Ok, so speed is clearly of the essence for me, so it makes sense that Diptic PDQ is in my toolbox. It's a photo collage app so my time is split between that and Fuzel, but it's handy to have an extra source of layouts to mess around with. It lives up to its name too, being really quick indeed. It offers some layouts that Fuzel doesn't too, giving me plenty of flexibility.
For a long time I was happy to just use the stock camera app, but I've found ProCamera 7 edging its way into regular usage. I could potentially use it to replace most of the other apps but I like having plenty of choice. ProCamera 7 comes with a plethora of different filters and some very convenient editing controls. Being able to lock focus and white exposure is handy too, for those times when I want to put some more effort into my photography. Rapid fire is also great for when dealing with moving images, such as when taking photos of young relatives.

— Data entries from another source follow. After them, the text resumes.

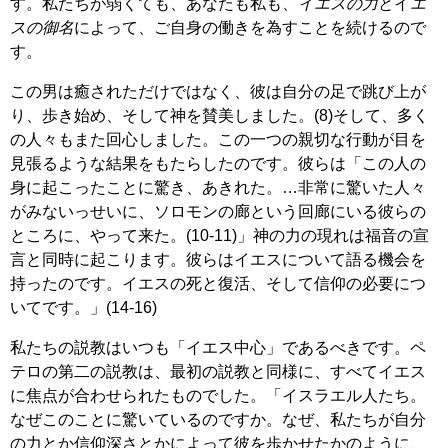
す。私たちが弱くても、あなたも私も、
イエスの力
とイ
エ
スの御名
によって、ご自身の働きを為すことを続けるので
す。
この男は癒されただけではなく、彼は自分の足で跳び上が
り、歩き始め、そして神を賛美しました。(8)そして、多く
の人々もまた回心しました。この一つの親切な行動が目を
見張るような結果をもたらしたのです。彼らは「この人の
身に起こったことに驚き、あきれた。…非常に驚いた人々
がみないっせいに、ソロモンの廊という回廊にいる彼らの
ところに、やって来た。(10-11)」神の力の現れは福音の宣
言と同時に起こります。彼らはイエスについて語る機会を
持ったのです。イエスの死と復活、そして信仰の必要につ
いてです。」(14-16)
私たちの説教はいつも「イエス中心」であるべきです。ペ
テロの第二の説教は、最初の説教と同様に、すべてイエス
に焦点が合わせられたものでした。「イスラエル人たち。
なぜこのことに驚いているのですか。なぜ、私たちが自分
の力とか信仰深さとかによって彼を歩かせたかのように、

Panoramic images don't lend themselves well to the square photo restrictions of Instagram, however that doesn't stop Cycloramic being very useful as a side line interest. Crucially, it enables me to take videos of an expanded scene before converting it to a format that Instagram likes. It's something I've only briefly touched upon this year, but I fully intend to expand the amount of videos I take for 2014. In the mean time, Cycloramic is so much better than the stock way of taking panoramic images.